Signs of the times, symbols of success
EDITORS LETTER
The Russian government's decision to give its currency a symbol is a step on the road to the respectability it craves. And while its introduction will not bring in the level of international trade and the financial controls and economic stability the majors rely on, this symbolism is important.
For a nation that aspires to regain the power and status it enjoyed in the Soviet era, having a hard currency with a globally recognised symbol is a move in the right direction. Certainly, Russia has many of the prerequisites of an economy that has a strong and heavily traded currency. It is a country that has huge reserves of natural resources and a large, well-educated work force.
However, to judge whether the rouble will turn into a latter-day yen, one would do well to look at how the Japanese currency became the global force it is today. Before the Breton Woods crisis in 1973, it had been seriously undervalued, and markets saw an economy that was stable, well ordered, innovative and highly efficient. From being a minor regional currency it quickly attained global status, and soon surpassed in importance the Canadian and Australian dollars.
Is the same likely to happen to Russia? Possibly, but there are other contenders for the title of global currency that are much better placed.
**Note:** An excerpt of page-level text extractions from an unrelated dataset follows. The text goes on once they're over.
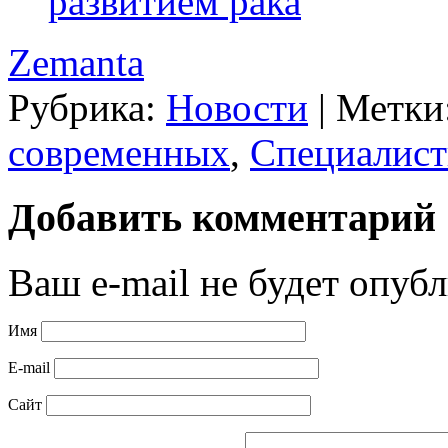
развитием рака
Zemanta
Рубрика:
Новости
|
Метки
современных
,
Специалис
Добавить комментарий
Ваш e-mail не будет опубл
Имя
E-mail
Сайт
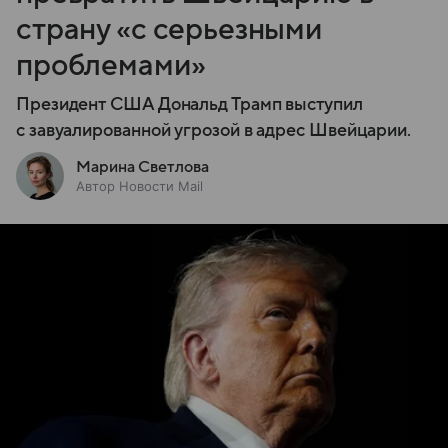
страну «с серьезными
проблемами»
Президент США Дональд Трамп выступил
с завуалированной угрозой в адрес Швейцарии.
Марина Светлова
Автор Новости Mail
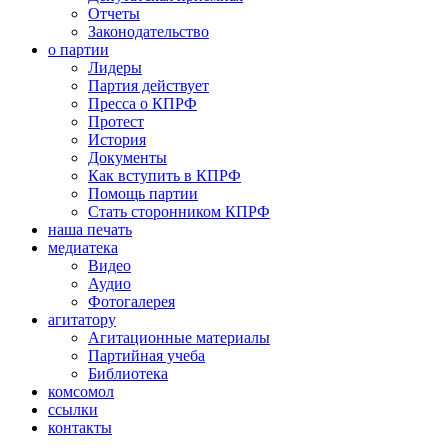
Отчеты
Законодательство
о партии
Лидеры
Партия действует
Пресса о КПРФ
Протест
История
Документы
Как вступить в КПРФ
Помощь партии
Стать сторонником КПРФ
наша печать
медиатека
Видео
Аудио
Фотогалерея
агитатору
Агитационные материалы
Партийная учеба
Библиотека
комсомол
ссылки
контакты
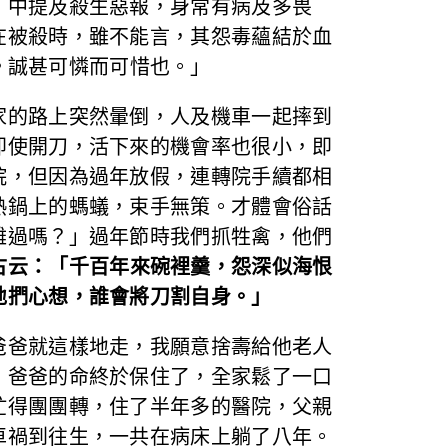
》中提及殺生惡報，身常有病及多畏
在被殺時，雖不能言，其怨毒蘊結於血
。
誠甚可憐而可惜也。」
的路上突然暈倒，人及機車一起摔到
即使開刀，活下來的機會率也很小，即
院，但因為過年放假，連轉院手續都相
熱鍋上的螞蟻，束手無策。才體會俗話
難過嗎？」過年節時我們抓牲禽，他們
古云：「千百年來碗裡羹，怨深似海恨
地捫心想，誰會將刀割自身。」
爸就這樣地走，我願意捨壽給他老人
，爸爸的命終於保住了，全家鬆了一口
忙得團團轉，住了半年多的醫院，父親
車禍到往生，一共在病床上躺了八年。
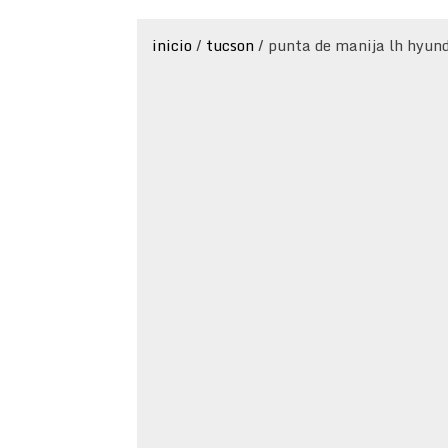
inicio
/
tucson
/ punta de manija lh hyun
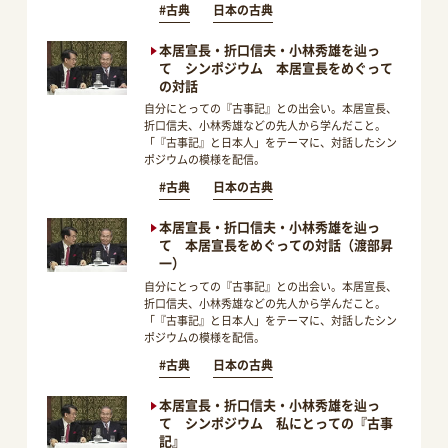
#古典
日本の古典
本居宣長・折口信夫・小林秀雄を辿っ
て シンポジウム 本居宣長をめぐって
の対話
自分にとっての『古事記』との出会い。本居宣長、
折口信夫、小林秀雄などの先人から学んだこと。
「『古事記』と日本人」をテーマに、対話したシン
ポジウムの模様を配信。
#古典
日本の古典
本居宣長・折口信夫・小林秀雄を辿っ
て 本居宣長をめぐっての対話（渡部昇
一）
自分にとっての『古事記』との出会い。本居宣長、
折口信夫、小林秀雄などの先人から学んだこと。
「『古事記』と日本人」をテーマに、対話したシン
ポジウムの模様を配信。
#古典
日本の古典
本居宣長・折口信夫・小林秀雄を辿っ
て シンポジウム 私にとっての『古事
記』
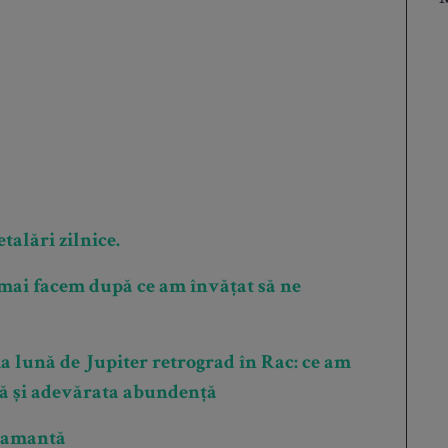
talări zilnice.
 mai facem după ce am învățat să ne
a lună de Jupiter retrograd în Rac: ce am
ță și adevărata abundență
t amantă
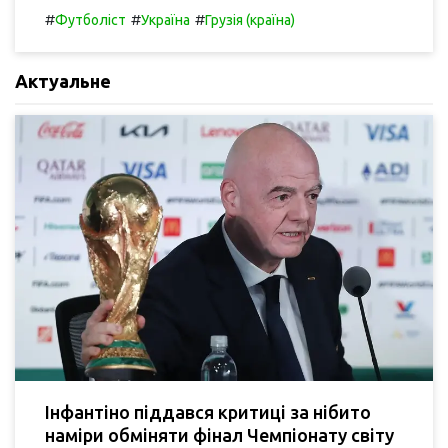
#
#
#
Футболіст
Україна
Грузія (країна)
Актуальне
Інфантіно піддався критиці за нібито
наміри обміняти фінал Чемпіонату світу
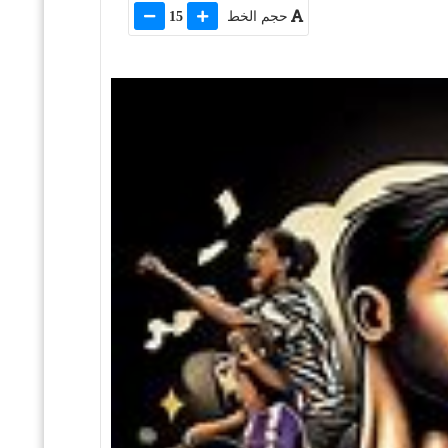
حجم الخط
15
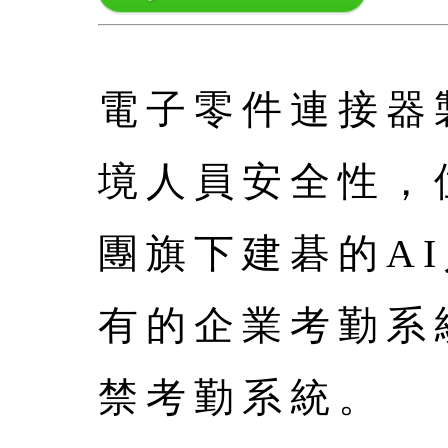
電子零件連接器
境人員安全性，
團旗下建碁的A
有的企業考勤系
禁考勤系統。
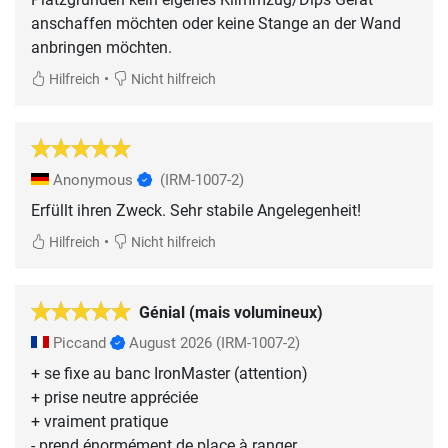
anschaffen möchten oder keine Stange an der Wand
anbringen möchten.
•
Hilfreich
Nicht hilfreich
Anonymous
(IRM-1007-2)
Erfüllt ihren Zweck. Sehr stabile Angelegenheit!
•
Hilfreich
Nicht hilfreich
Génial (mais volumineux)
Piccand
August 2026
(IRM-1007-2)
+ se fixe au banc IronMaster (attention)
+ prise neutre appréciée
+ vraiment pratique
- prend énormément de place à ranger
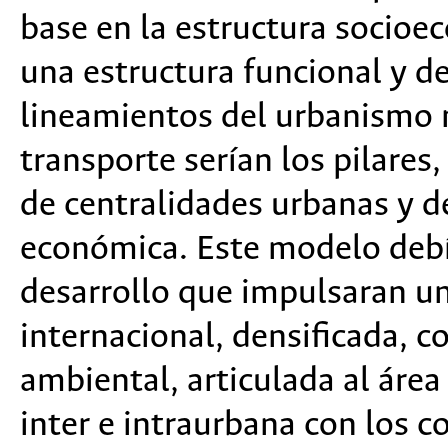
base en la estructura socioe
una estructura funcional y d
lineamientos del urbanismo m
transporte serían los pilares
de centralidades urbanas y d
económica. Este modelo debí
desarrollo que impulsaran un
internacional, densificada, 
ambiental, articulada al áre
inter e intraurbana con los c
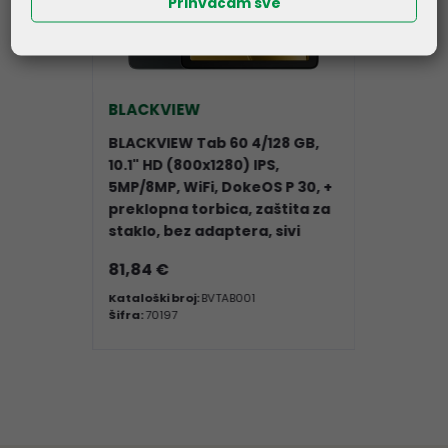
Prihvaćam sve
BLACKVIEW
BLACKVIEW Tab 60 4/128 GB,
10.1" HD (800x1280) IPS,
5MP/8MP, WiFi, DokeOS P 30, +
preklopna torbica, zaštita za
staklo, bez adaptera, sivi
81,84 €
Kataloški broj:
BVTAB001
Šifra:
70197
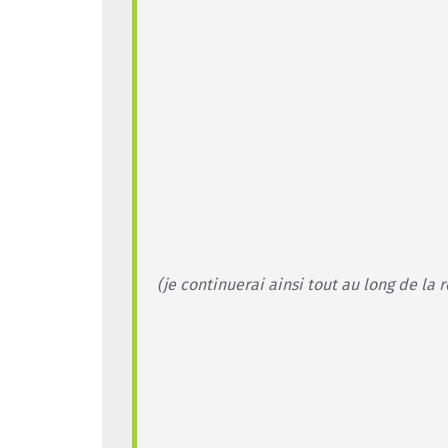
(je continuerai ainsi tout au long de la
The most obvious of these is China. The renminbi is the unit of what is arguably the world's most important economy. It benefits from a stable government that holds economic growth as its most important achievement.
It is likely that the renminbi will surpass the yen as the world's third unit well before the rouble, which is hindered by a government that has yet to put in place an effective market economy. Persistent spats with territories on its southern fringes also lend an aura of instability to the country that scares off potential investors.
However, none of this means Russia's symbol should not be taken seriously. Rather, other currencies such as the renminbi, the Thai baht, which has recently been put on Reuters, and the South African rand, which is now a respectable democracy with a strong commodity base, would do well to come up with their own symbols to promote their currencies.